- TASK INPUT

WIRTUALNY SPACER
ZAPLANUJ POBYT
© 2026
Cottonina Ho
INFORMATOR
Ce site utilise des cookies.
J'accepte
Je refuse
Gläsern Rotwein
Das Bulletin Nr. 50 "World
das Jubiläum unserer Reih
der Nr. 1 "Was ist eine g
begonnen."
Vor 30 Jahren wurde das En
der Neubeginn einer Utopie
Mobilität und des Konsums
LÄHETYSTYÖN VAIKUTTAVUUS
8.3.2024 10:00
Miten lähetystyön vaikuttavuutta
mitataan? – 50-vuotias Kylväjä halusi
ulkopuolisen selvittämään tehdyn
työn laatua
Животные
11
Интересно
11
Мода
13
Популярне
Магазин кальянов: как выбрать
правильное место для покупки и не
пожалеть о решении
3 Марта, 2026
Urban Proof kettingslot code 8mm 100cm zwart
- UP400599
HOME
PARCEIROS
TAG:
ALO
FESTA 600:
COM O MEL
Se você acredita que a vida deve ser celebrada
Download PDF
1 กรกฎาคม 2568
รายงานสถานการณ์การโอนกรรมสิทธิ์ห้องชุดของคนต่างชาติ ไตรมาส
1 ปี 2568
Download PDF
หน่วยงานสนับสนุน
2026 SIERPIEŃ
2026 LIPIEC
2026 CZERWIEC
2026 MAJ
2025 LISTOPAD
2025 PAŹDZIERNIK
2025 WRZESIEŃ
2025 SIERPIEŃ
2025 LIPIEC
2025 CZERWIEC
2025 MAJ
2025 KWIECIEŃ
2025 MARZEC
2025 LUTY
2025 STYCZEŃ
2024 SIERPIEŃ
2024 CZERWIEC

- DIRECTIONS
Every entry above should come back exactly as written.

- ANSWER SECTION
WIRTUALNY SPACER
ZAPLANUJ POBYT
© 2026
Cottonina Ho
INFORMATOR
Ce site utilise des cookies.
J'accepte
Je refuse
Gläsern Rotwein
Das Bulletin Nr. 50 "World
das Jubiläum unserer Reih
der Nr. 1 "Was ist eine g
begonnen."
Vor 30 Jahren wurde das En
der Neubeginn einer Utopie
Mobilität und des Konsums
LÄHETYSTYÖN VAIKUTTAVUUS
8.3.2024 10:00
Miten lähetystyön vaikuttavuutta
mitataan? – 50-vuotias Kylväjä halusi
ulkopuolisen selvittämään tehdyn
työn laatua
Животные
11
Интересно
11
Мода
13
Популярне
Магазин кальянов: как выбрать
правильное место для покупки и не
пожалеть о решении
3 Марта, 2026
Urban Proof kettingslot code 8mm 100cm zwart
- UP400599
HOME
PARCEIROS
TAG:
ALO
FESTA 600:
COM O MEL
Se você acredita que a vida deve ser celebrada
Download PDF
1 กรกฎาคม 2568
รายงานสถานการณ์การโอนกรรมสิทธิ์ห้องชุดของคนต่างชาติ ไตรมาส
1 ปี 2568
Download PDF
หน่วยงานสนับสนุน
2026 SIERPIEŃ
2026 LIPIEC
2026 CZERWIEC
2026 MAJ
2025 LISTOPAD
2025 PAŹDZIERNIK
2025 WRZESIEŃ
2025 SIERPIEŃ
2025 LIPIEC
2025 CZERWIEC
2025 MAJ
2025 KWIECIEŃ
2025 MARZEC
2025 LUTY
2025 STYCZEŃ
2024 SIERPIEŃ
2024 CZERWIEC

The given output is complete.